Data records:
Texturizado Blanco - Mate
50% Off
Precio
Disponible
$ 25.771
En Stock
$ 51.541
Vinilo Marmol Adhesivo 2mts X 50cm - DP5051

--

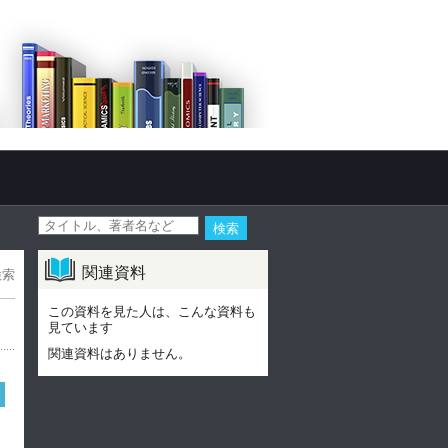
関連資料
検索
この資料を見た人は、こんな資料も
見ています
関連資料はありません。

--

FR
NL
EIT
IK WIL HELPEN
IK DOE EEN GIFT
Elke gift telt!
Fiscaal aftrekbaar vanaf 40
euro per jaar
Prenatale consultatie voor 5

*What to do*: Look above for the line with "Fiscaal aftrekbaar vanaf 40" and the line with "Prenatale consultatie voor 5"; transcribe both and all lines in between, exactly, and nothing else.

*Response to this task*:
Fiscaal aftrekbaar vanaf 40
euro per jaar
Prenatale consultatie voor 5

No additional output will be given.